Owen wrote:I fully expect that after everyone gets used to UEFI most of the old hardware (everything except CMOS/RTC?) will be removed from the chipset, and a PC BIOS layer won't be possible (without expensive full system emulation/virtualisation) because the hardware needed for compatibility doesn't exist anymore. I'd estimate that it won't be too long before we start seeing "legacy free UEFI" systems, starting from embedded systems and thin clients (maybe in as little as 2 years), and then moving up to mobile devices. After maybe 5 years "legacy free UEFI" might leap over to high-end servers, and eventually find it's way to normal desktop/server systems after that.
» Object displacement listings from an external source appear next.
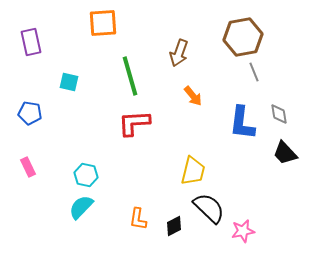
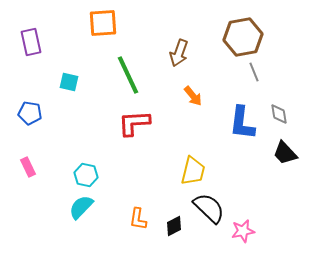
green line: moved 2 px left, 1 px up; rotated 9 degrees counterclockwise
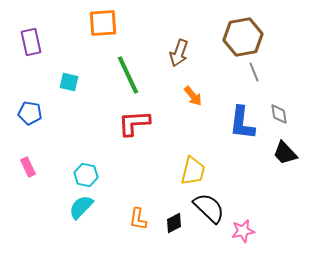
black diamond: moved 3 px up
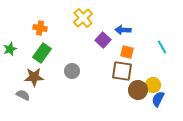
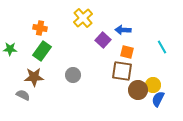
green star: rotated 24 degrees clockwise
green rectangle: moved 2 px up
gray circle: moved 1 px right, 4 px down
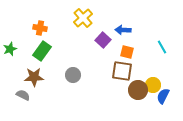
green star: rotated 24 degrees counterclockwise
blue semicircle: moved 5 px right, 3 px up
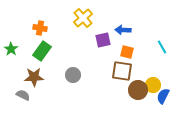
purple square: rotated 35 degrees clockwise
green star: moved 1 px right; rotated 16 degrees counterclockwise
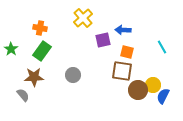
gray semicircle: rotated 24 degrees clockwise
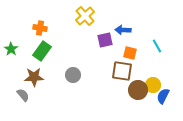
yellow cross: moved 2 px right, 2 px up
purple square: moved 2 px right
cyan line: moved 5 px left, 1 px up
orange square: moved 3 px right, 1 px down
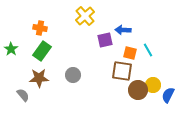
cyan line: moved 9 px left, 4 px down
brown star: moved 5 px right, 1 px down
blue semicircle: moved 5 px right, 1 px up
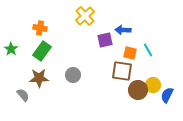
blue semicircle: moved 1 px left
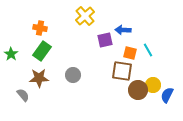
green star: moved 5 px down
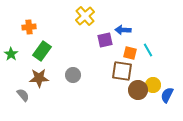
orange cross: moved 11 px left, 1 px up; rotated 16 degrees counterclockwise
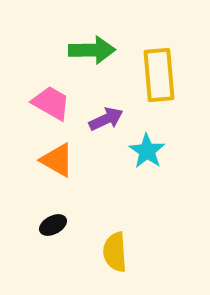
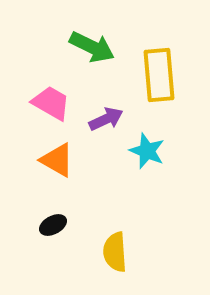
green arrow: moved 3 px up; rotated 27 degrees clockwise
cyan star: rotated 12 degrees counterclockwise
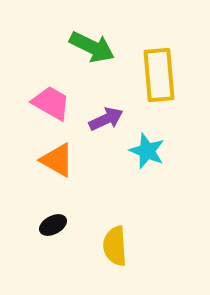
yellow semicircle: moved 6 px up
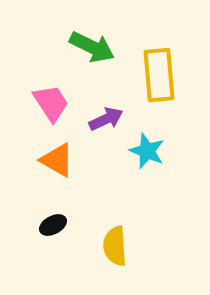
pink trapezoid: rotated 27 degrees clockwise
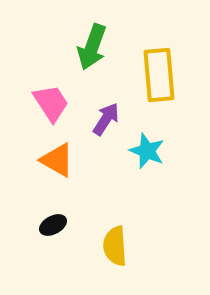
green arrow: rotated 84 degrees clockwise
purple arrow: rotated 32 degrees counterclockwise
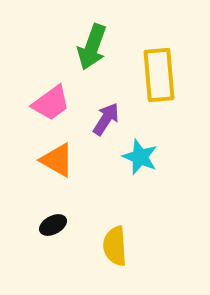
pink trapezoid: rotated 87 degrees clockwise
cyan star: moved 7 px left, 6 px down
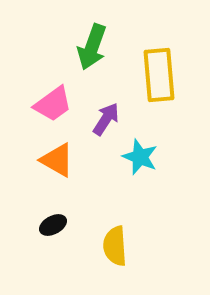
pink trapezoid: moved 2 px right, 1 px down
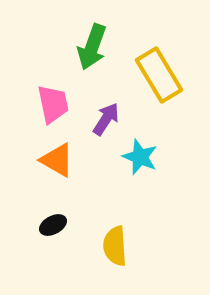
yellow rectangle: rotated 26 degrees counterclockwise
pink trapezoid: rotated 66 degrees counterclockwise
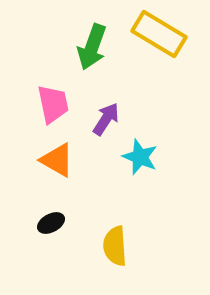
yellow rectangle: moved 41 px up; rotated 28 degrees counterclockwise
black ellipse: moved 2 px left, 2 px up
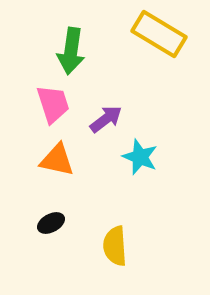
green arrow: moved 21 px left, 4 px down; rotated 12 degrees counterclockwise
pink trapezoid: rotated 6 degrees counterclockwise
purple arrow: rotated 20 degrees clockwise
orange triangle: rotated 18 degrees counterclockwise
The tricky thing for OS developers is not just supporting UEFI, but also making sure their code doesn't rely on the existence of legacy hardware. For example, in the past (during boot, for starting other CPUs) I've assumed there's a PIT and assumed the PIT's IRQ is routed via. the PIC chips (until after the OS sets up IO APIC) - that's 2 assumptions that I wouldn't be comfortable with for UEFI for a start.
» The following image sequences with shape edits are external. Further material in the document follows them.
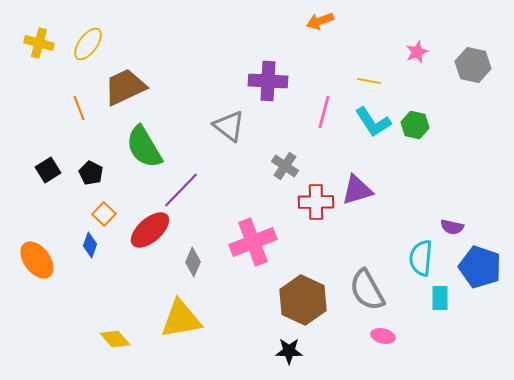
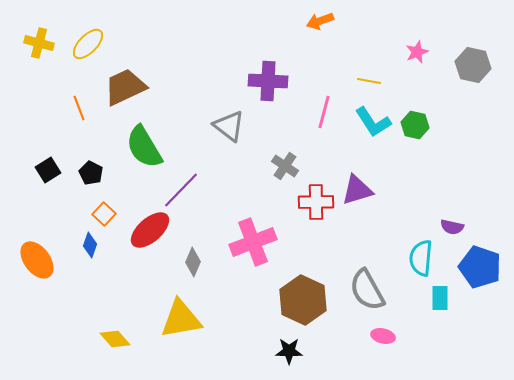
yellow ellipse: rotated 8 degrees clockwise
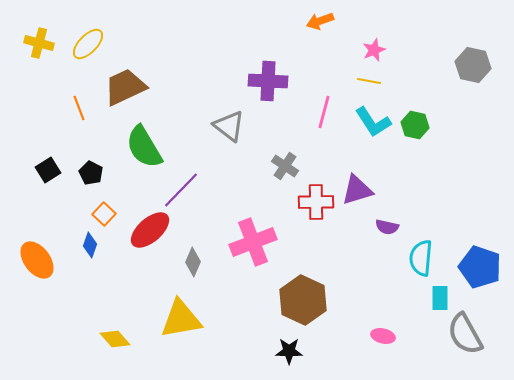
pink star: moved 43 px left, 2 px up
purple semicircle: moved 65 px left
gray semicircle: moved 98 px right, 44 px down
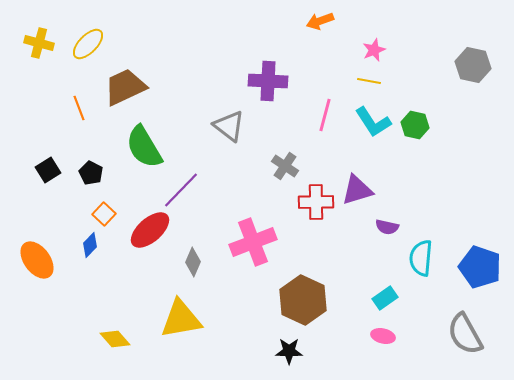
pink line: moved 1 px right, 3 px down
blue diamond: rotated 25 degrees clockwise
cyan rectangle: moved 55 px left; rotated 55 degrees clockwise
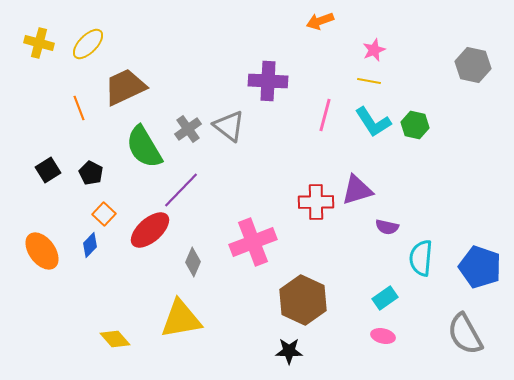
gray cross: moved 97 px left, 37 px up; rotated 20 degrees clockwise
orange ellipse: moved 5 px right, 9 px up
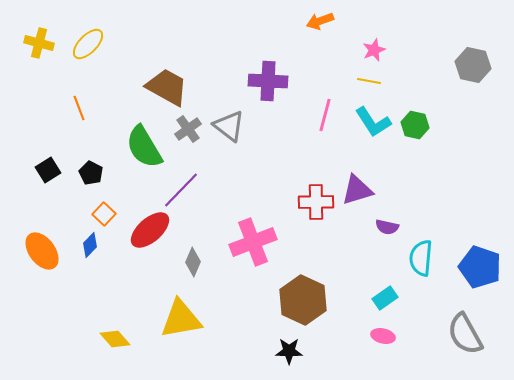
brown trapezoid: moved 42 px right; rotated 54 degrees clockwise
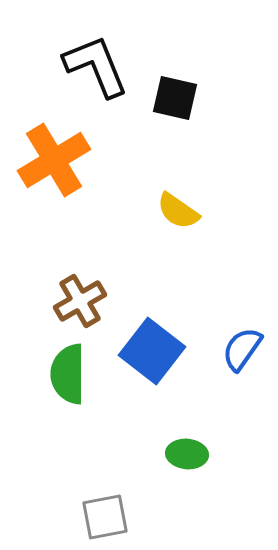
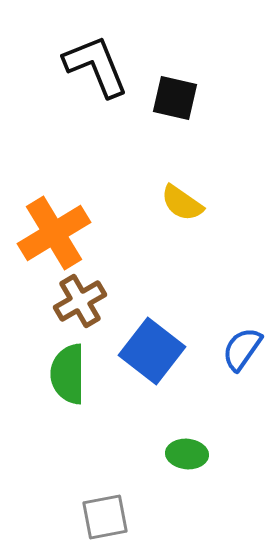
orange cross: moved 73 px down
yellow semicircle: moved 4 px right, 8 px up
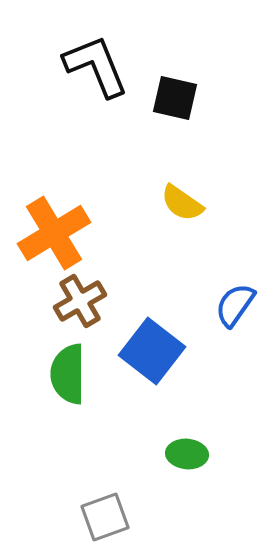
blue semicircle: moved 7 px left, 44 px up
gray square: rotated 9 degrees counterclockwise
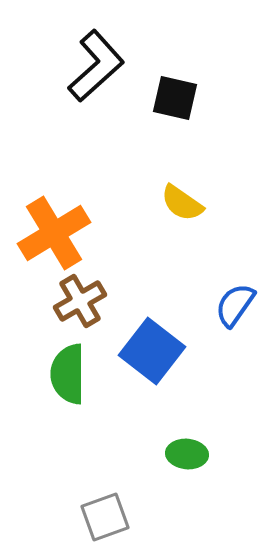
black L-shape: rotated 70 degrees clockwise
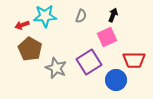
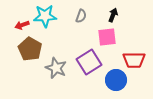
pink square: rotated 18 degrees clockwise
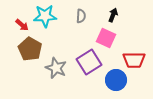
gray semicircle: rotated 16 degrees counterclockwise
red arrow: rotated 120 degrees counterclockwise
pink square: moved 1 px left, 1 px down; rotated 30 degrees clockwise
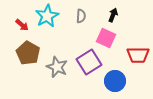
cyan star: moved 2 px right; rotated 25 degrees counterclockwise
brown pentagon: moved 2 px left, 4 px down
red trapezoid: moved 4 px right, 5 px up
gray star: moved 1 px right, 1 px up
blue circle: moved 1 px left, 1 px down
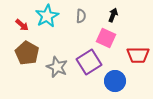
brown pentagon: moved 1 px left
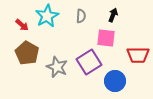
pink square: rotated 18 degrees counterclockwise
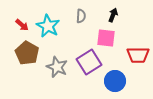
cyan star: moved 1 px right, 10 px down; rotated 15 degrees counterclockwise
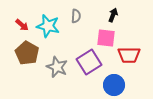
gray semicircle: moved 5 px left
cyan star: rotated 15 degrees counterclockwise
red trapezoid: moved 9 px left
blue circle: moved 1 px left, 4 px down
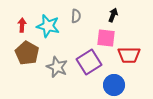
red arrow: rotated 128 degrees counterclockwise
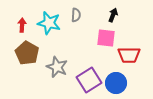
gray semicircle: moved 1 px up
cyan star: moved 1 px right, 3 px up
purple square: moved 18 px down
blue circle: moved 2 px right, 2 px up
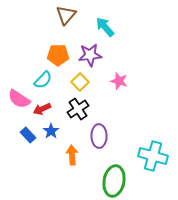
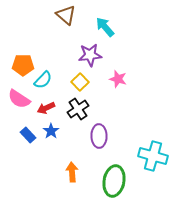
brown triangle: rotated 30 degrees counterclockwise
orange pentagon: moved 35 px left, 10 px down
pink star: moved 1 px left, 2 px up
red arrow: moved 4 px right, 1 px up
orange arrow: moved 17 px down
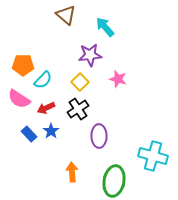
blue rectangle: moved 1 px right, 1 px up
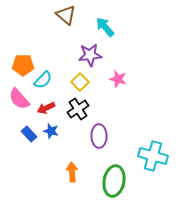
pink semicircle: rotated 15 degrees clockwise
blue star: rotated 21 degrees counterclockwise
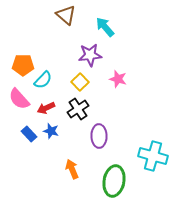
orange arrow: moved 3 px up; rotated 18 degrees counterclockwise
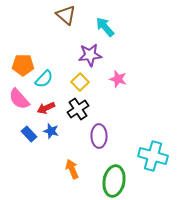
cyan semicircle: moved 1 px right, 1 px up
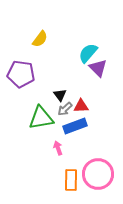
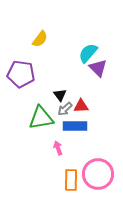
blue rectangle: rotated 20 degrees clockwise
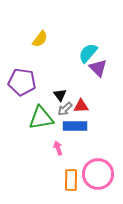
purple pentagon: moved 1 px right, 8 px down
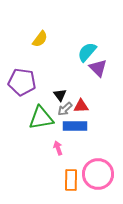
cyan semicircle: moved 1 px left, 1 px up
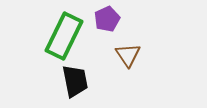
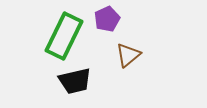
brown triangle: rotated 24 degrees clockwise
black trapezoid: rotated 88 degrees clockwise
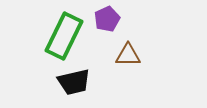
brown triangle: rotated 40 degrees clockwise
black trapezoid: moved 1 px left, 1 px down
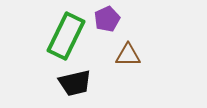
green rectangle: moved 2 px right
black trapezoid: moved 1 px right, 1 px down
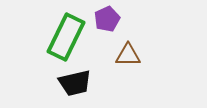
green rectangle: moved 1 px down
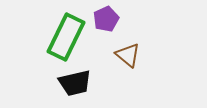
purple pentagon: moved 1 px left
brown triangle: rotated 40 degrees clockwise
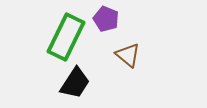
purple pentagon: rotated 25 degrees counterclockwise
black trapezoid: rotated 44 degrees counterclockwise
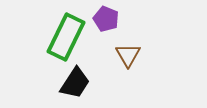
brown triangle: rotated 20 degrees clockwise
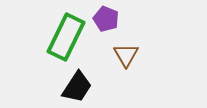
brown triangle: moved 2 px left
black trapezoid: moved 2 px right, 4 px down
Aren't things becoming too dificult for a single person to achieve a practical development of a product?
If everything keeps being as standarized as regular PCs, it might not be too bad, but if PC hardware and specification become as closed and non-regular as in the case of mobile devices and their endless variations right from the base machine, then it would become a big problem for many people, maybe most of them. The ideal thing would be to standarize the whole PC instead of complicating it further. It's enough with all of the different hardware vendors and hundreds of different drivers.
In such a case, I think that completely emulating a classical PC would be very useful. First off, it could serve as the basis of a virtual PC platform, with absolutely all of its "hardware" normalized and publicly known, and could serve to simplify and turn any current machine, including tablets, into an easily programmable PC.
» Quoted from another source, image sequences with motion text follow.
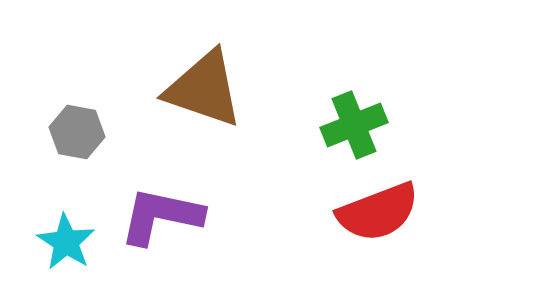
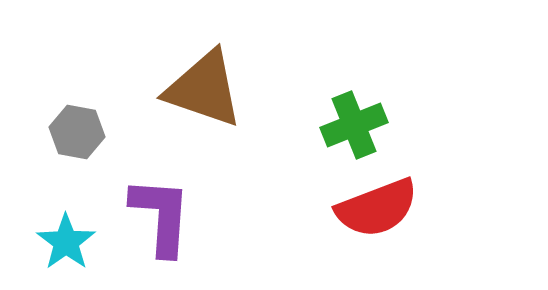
red semicircle: moved 1 px left, 4 px up
purple L-shape: rotated 82 degrees clockwise
cyan star: rotated 4 degrees clockwise
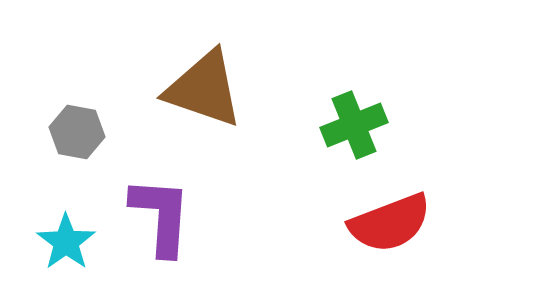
red semicircle: moved 13 px right, 15 px down
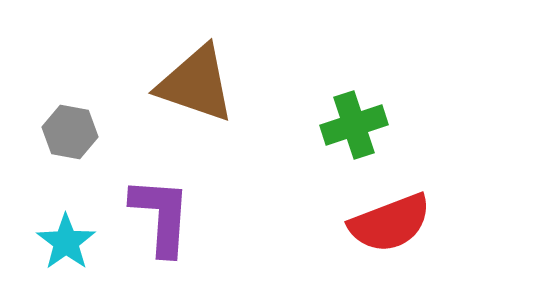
brown triangle: moved 8 px left, 5 px up
green cross: rotated 4 degrees clockwise
gray hexagon: moved 7 px left
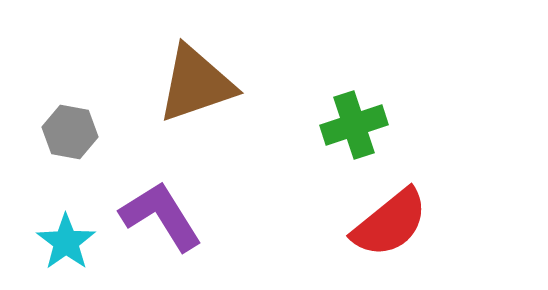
brown triangle: rotated 38 degrees counterclockwise
purple L-shape: rotated 36 degrees counterclockwise
red semicircle: rotated 18 degrees counterclockwise
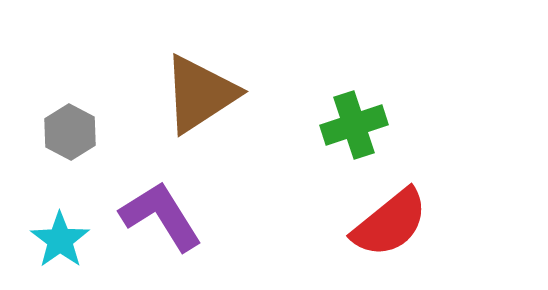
brown triangle: moved 4 px right, 10 px down; rotated 14 degrees counterclockwise
gray hexagon: rotated 18 degrees clockwise
cyan star: moved 6 px left, 2 px up
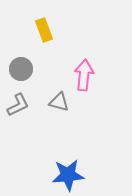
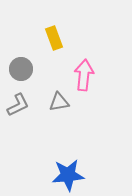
yellow rectangle: moved 10 px right, 8 px down
gray triangle: rotated 25 degrees counterclockwise
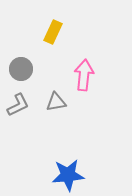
yellow rectangle: moved 1 px left, 6 px up; rotated 45 degrees clockwise
gray triangle: moved 3 px left
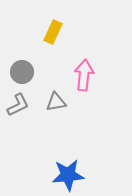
gray circle: moved 1 px right, 3 px down
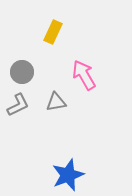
pink arrow: rotated 36 degrees counterclockwise
blue star: rotated 16 degrees counterclockwise
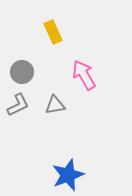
yellow rectangle: rotated 50 degrees counterclockwise
gray triangle: moved 1 px left, 3 px down
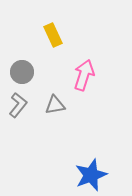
yellow rectangle: moved 3 px down
pink arrow: rotated 48 degrees clockwise
gray L-shape: rotated 25 degrees counterclockwise
blue star: moved 23 px right
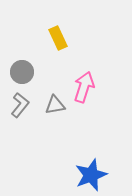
yellow rectangle: moved 5 px right, 3 px down
pink arrow: moved 12 px down
gray L-shape: moved 2 px right
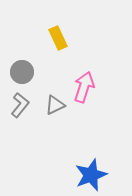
gray triangle: rotated 15 degrees counterclockwise
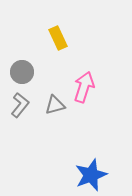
gray triangle: rotated 10 degrees clockwise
That can prove as useful and rewarding, as well as relevant, as creating yet another OS. On impossibility of creating hardware, let hardware vendors create it as they like, but attempt to make it look like a standarized machine (on top of another OS?) to get something actually done in real life and to mainly work with.
Of course that's just an option, but maybe it would be easier to allow a single person progress in one way instead of pretending to master so many emerging and highly complex new platform standards so easily every couple of years without even having mastered the previous one, and then suddenly having to potentially start over.